Les journalistes constituent la nouvelle cible du régime de Bachar Assad

Avec la présence d’un certain nombre de journalistes, comme l’un des journalistes français les plus connus Jean-Pierre Duthion, ces dernières années certains reporters ont été visés par l’armée syrienne.
En effet, selon les experts, après les déserteurs de l’armée et les manifestants, place aux journalistes qui sont devenus la dernière cible du régime de Bachar Assad.

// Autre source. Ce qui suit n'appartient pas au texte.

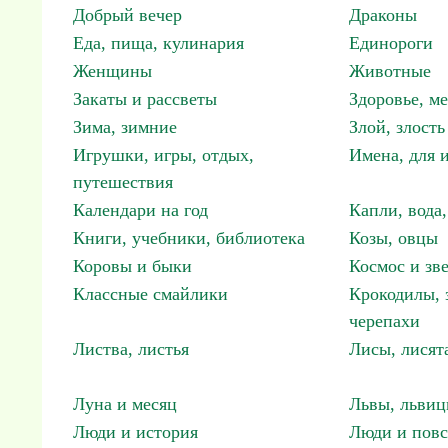
Добрый вечер
Драконы
Еда, пища, кулинария
Единороги
Женщины
Животные
Закаты и рассветы
Здоровье, м
Зима, зимние
Злой, злость
Игрушки, игры, отдых,
Имена, для 
путешествия
Календари на год
Капли, вода,
Книги, учебники, библиотека
Козы, овцы
Коровы и быки
Космос и зв
Классные смайлики
Крокодилы, 
черепахи
Листва, листья
Лисы, лисят
Луна и месяц
Львы, львиц
Люди и история
Люди и повс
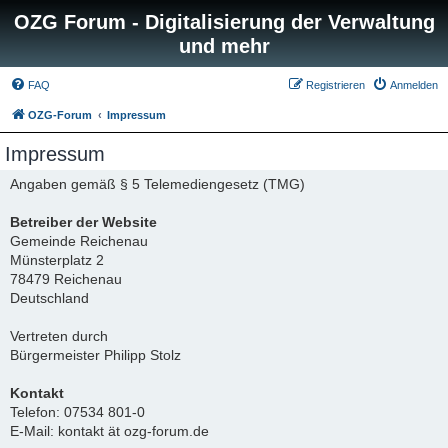
OZG Forum - Digitalisierung der Verwaltung
und mehr
FAQ
Registrieren
Anmelden
OZG-Forum
Impressum
Impressum
Angaben gemäß § 5 Telemediengesetz (TMG)
Betreiber der Website
Gemeinde Reichenau
Münsterplatz 2
78479 Reichenau
Deutschland
Vertreten durch
Bürgermeister Philipp Stolz
Kontakt
Telefon: 07534 801-0
E-Mail: kontakt ät ozg-forum.de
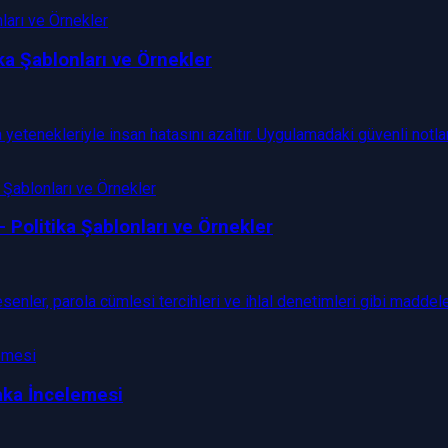
ka Şablonları ve Örnekler
 yetenekleriyle insan hatasını azaltır. Uygulamadaki güvenli not
— Politika Şablonları ve Örnekler
nler, parola cümlesi tercihleri ve ihlal denetimleri gibi maddeler
aka İncelemesi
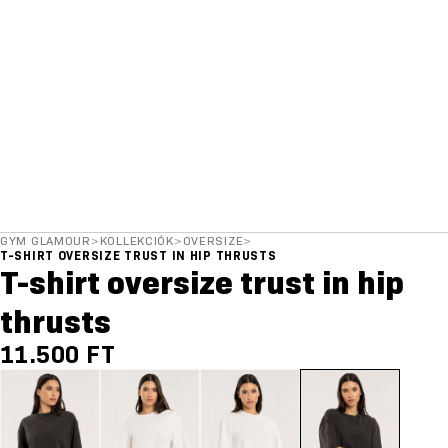
GYM GLAMOUR
>
KOLLEKCIÓK
>
OVERSIZE
>
T-SHIRT OVERSIZE TRUST IN HIP THRUSTS
T-shirt oversize trust in hip
thrusts
11.500 FT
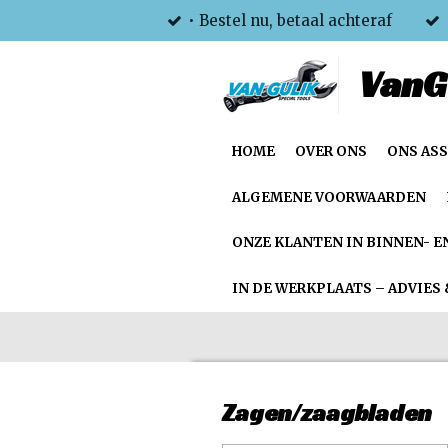
• Bestel nu, betaal achteraf
Ga
direct
VanG
naar
de
hoofdinhoud
HOME
OVER ONS
ONS AS
ALGEMENE VOORWAARDEN
ONZE KLANTEN IN BINNEN- E
IN DE WERKPLAATS – ADVIES 
Zagen/zaagbladen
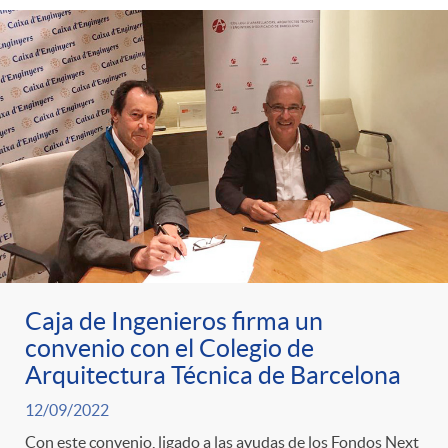
Caja de Ingenieros firma un
convenio con el Colegio de
Arquitectura Técnica de Barcelona
12/09/2022
Con este convenio, ligado a las ayudas de los Fondos Next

Les journalistes dans la ligne de mire du président syrien

À peine une semaine après la mort du journaliste américain Anthony Shadid, et juste un mois après le reporter français Gilles Jacquier, deux autres journalistes ont péri sous les bombardements des alliés du Président Bachar, en Syrie. Marie Colvin, correspondante de guerre pour le journal américain Sunday Times et le photographe de guerre Rémi Ochlik, ont tous deux péri au niveau de la ville de Homes en Syrie.
Le journaliste français se trouvant sur place, Jean-Pierre Duthion a affirmé que malgré son jeune âge Rémi Ochlik était l’un des plus compétents photographes de guerre. Se trouvant ensemble à une semaine du décès du photographe au niveau de la ville de Zabadani, les deux hommes ont pu s’échapper des forces de sécurité qui n’arrête pas de traquer les journalistes se trouvant sur place.
Selon Alfred de Montesquiou, l’un des journalistes de Paris Match et ami du photographe, après un retour au Liban, Rémi Ochlik a décidé de retourner en Syrie seul, parce qu’il a toujours attendu le bon moment pour pouvoir mettre à l’œuvre son amour pour le photojournalisme. Les photos de Rémi Ochlik ont fait la convertir de plusieurs journaux français.

Rémi Ochlik, le photographe français

Selon son co-équipier Alfred de Montesquiou, le photographe français à participer dans divers conflits dans le monde, toutefois, ce n’est pas une tête brûlée. En effet, grâce à son réseau de contact humanitaire qui est assez fiable, Rémi a pu atteindre Homs en compagnie du photographe William Daniels ainsi que la journaliste du Figaro Edith Bouvier. Une fois arrivé, le jeune photographe est très vite conduit au centre névralgique de la révolution. Le photographe, s’est retrouvé avec la journaliste américaine Marie Colvin.